STAG is another REIT, which focuses on the industrial sector. Its portfolio includes more than 500 buildings in 40 states, including warehouses and light manufacturing facilities, and has an occupancy rate of 97%. It has grown over time from acquisitions, and has focused more in recent years on multi-tenant properties. During the third quarter STAG acquired six buildings in Massachusetts and Georgia for $113.0 million with an occupancy rate of 100.0% upon acquisition.

Why STAG Is A Top Choice

This is a much smaller company than Realty Income, with fewer than 100 employees. Its stock price has been easing since this past summer. However, this is a long-term focused article, and monthly dividends from companies of sufficient size and quality are tough to find. So this one makes the grade with me, given its longer-term history of growth and profitability. For investors who are in the monthly dividend mindset, that more than 4% annual dividend yield likely offsets intermittent price turbulence. That said, every investor has to decide for themselves just how much of a long term versus short term tradeoff they can accept in the pursuit of stable portfolio income.

3. Main Street Capital (MAIN)

Business Overview

The last one on my list is not a REIT, but a business development company stock.
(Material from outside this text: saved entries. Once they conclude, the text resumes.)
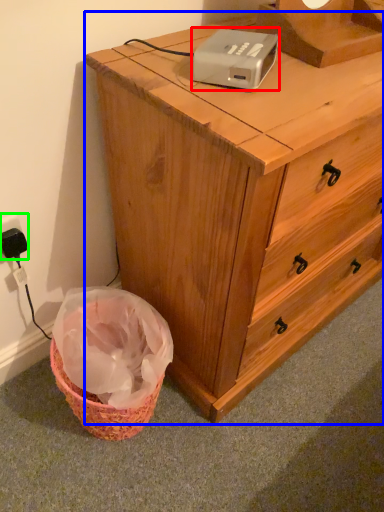 Question: Which object is positioned closest to gadget (highlighted by a red box)? Select from chest of drawers (highlighted by a blue box) and electric outlet (highlighted by a green box).

Choices:
 (A) chest of drawers
 (B) electric outlet

Answer: (A) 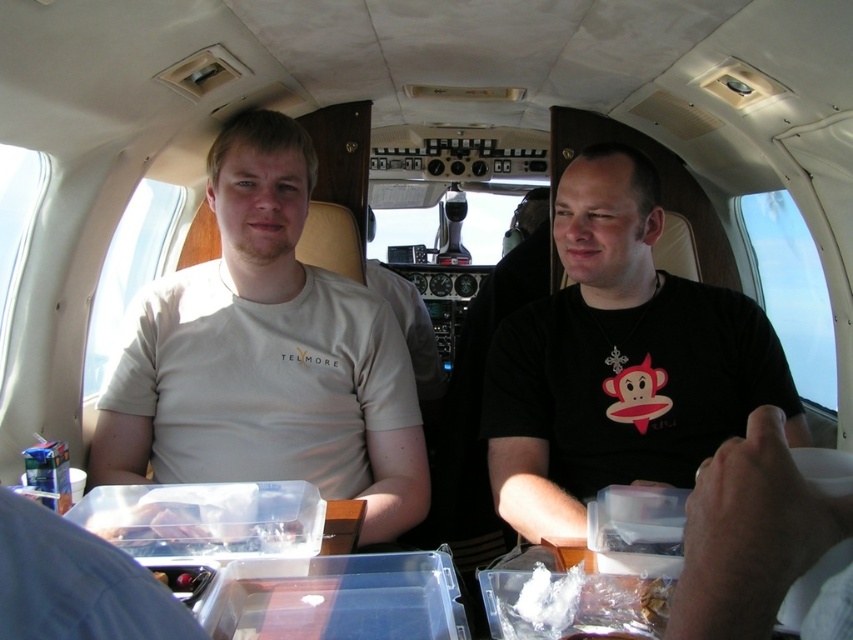 Question: Is black matte t-shirt at center above white crumbly food at lower center?

Choices:
 (A) no
 (B) yes

Answer: (B)

Question: Is white matte t-shirt at center bigger than black matte t-shirt at center?

Choices:
 (A) yes
 (B) no

Answer: (B)

Question: Among these points, which one is farthest from the camera?

Choices:
 (A) (610, 588)
 (B) (256, 353)

Answer: (B)

Question: Which object is positioned farthest from the white crumbly food at lower center?

Choices:
 (A) white matte t-shirt at center
 (B) black matte t-shirt at center

Answer: (A)

Question: Which point is closer to the camera?

Choices:
 (A) (294, 385)
 (B) (534, 592)
 (C) (547, 346)

Answer: (B)

Question: Does white matte t-shirt at center come behind black matte t-shirt at center?

Choices:
 (A) no
 (B) yes

Answer: (B)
Houston-based Main Street Capital specialties in lending to lower middle market companies. They get the call when a business needs assistance with management buyouts, refinancing and other corporate financial adjustments. MAIN provides “one stop” financing for businesses such as air freight companies, auto component makers, healthcare equipment companies and a range of other types across a diverse set of industries which tend to be populated by smaller firms.

Why MAIN Is A Top Choice

This is another public company with only about 100 employees, which means that it is not likely overstaffed. Business development companies (BDCs) have done well in recent years, but can be cyclical, given the nature of their business. The nearly $3.00 per share annual dividend appears to be well-covered by the income the company generates, though a major recession could threaten that. Overall, the reward versus the risk seems above average here, and that monthly dividend certainly adds to the attractiveness.

Bottom Line

In the U.S. stock market, dividends typically mean receiving a payout every three months. However, for those who want to consider companies who dole out the cash a dozen times each year, these three are a good start for further research. The pickings are fairly slim in this area, but as with any investment decision, there are many angles from which to analyze and assess what is most comfortable for each investor.